I am not sure if I am missing something really fundamental or it is really a bug. But I have
this strange problem that's occurring when functions are not declared in the interface.
Thought of broadcasting this incase some one has any insight on why this is happening.

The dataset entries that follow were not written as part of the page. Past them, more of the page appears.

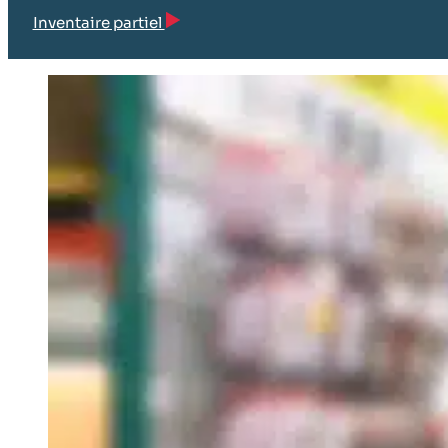
Inventaire partiel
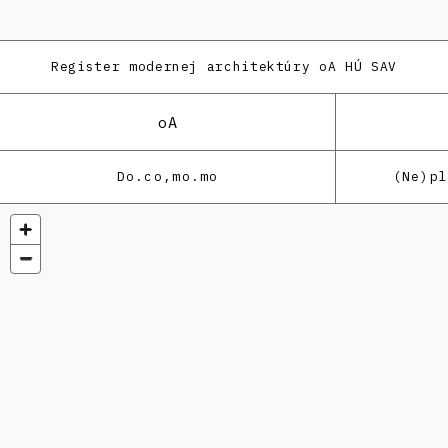
Register modernej architektúry
oA HÚ SAV
oA
Do.co,mo.mo
(Ne)p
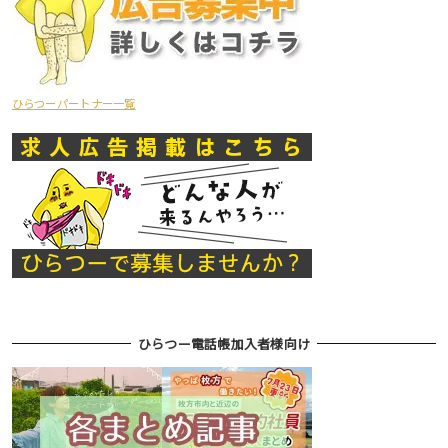
ひらつーパートナー一覧
ひらつー電話帳加入者様向け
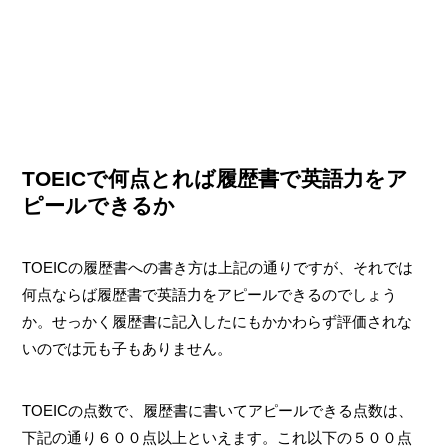
TOEICで何点とれば履歴書で英語力をア
ピールできるか
TOEICの履歴書への書き方は上記の通りですが、それでは
何点ならば履歴書で英語力をアピールできるのでしょう
か。せっかく履歴書に記入したにもかかわらず評価されな
いのでは元も子もありません。
TOEICの点数で、履歴書に書いてアピールできる点数は、
下記の通り６００点以上といえます。これ以下の５００点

Please review the following code snippet. Assume that the functions foo1 and foo2 are
declared in the interface declaration of MyObject.

@implementation MyObject

-(void)awakeFromNib
{
     NSLog(@"[self foo1] returned %d", [self foo1]);
     NSLog(@"[self foo2] returned %d", [self foo2]);
     int foo1 = [self foo1];
     int foo2 = [self foo2];
     NSLog(@"Variables foo1 = %d\tfoo2 = %d", foo1, foo2);
     
     int i = 100;
     NSLog(@"i = %d", i);
     
     i = i+[self foo1];
     NSLog(@"Executing i = i+[self foo1] = %d", i);
     i = i+[self foo2];
     NSLog(@"Executing i = i+[self foo2]; = %d", i);
}

-(int)foo1
{
     return 10;
}

-(int)foo2
{
     return 20;
}

@end

The result you get in the log is

[self foo1] returned 10
[self foo2] returned 20
Variables foo1 = 10     foo2 = 20
i = 100
Executing i = i+[self foo1] = 110
Executing i = i+[self foo2]; = 130

The results are perfect.

Now remove the declarations of foo1 and foo2 from the interface file of MyObject. After
doing this here's what I get.

[self foo1] returned 10
[self foo2] returned 20
Variables foo1 = 10     foo2 = 20
i = 100
Executing i = i+[self foo1] = 410
Executing i = i+[self foo2]; = 1660

See the results of the last two statements. 410 and 1660. Why is this happening?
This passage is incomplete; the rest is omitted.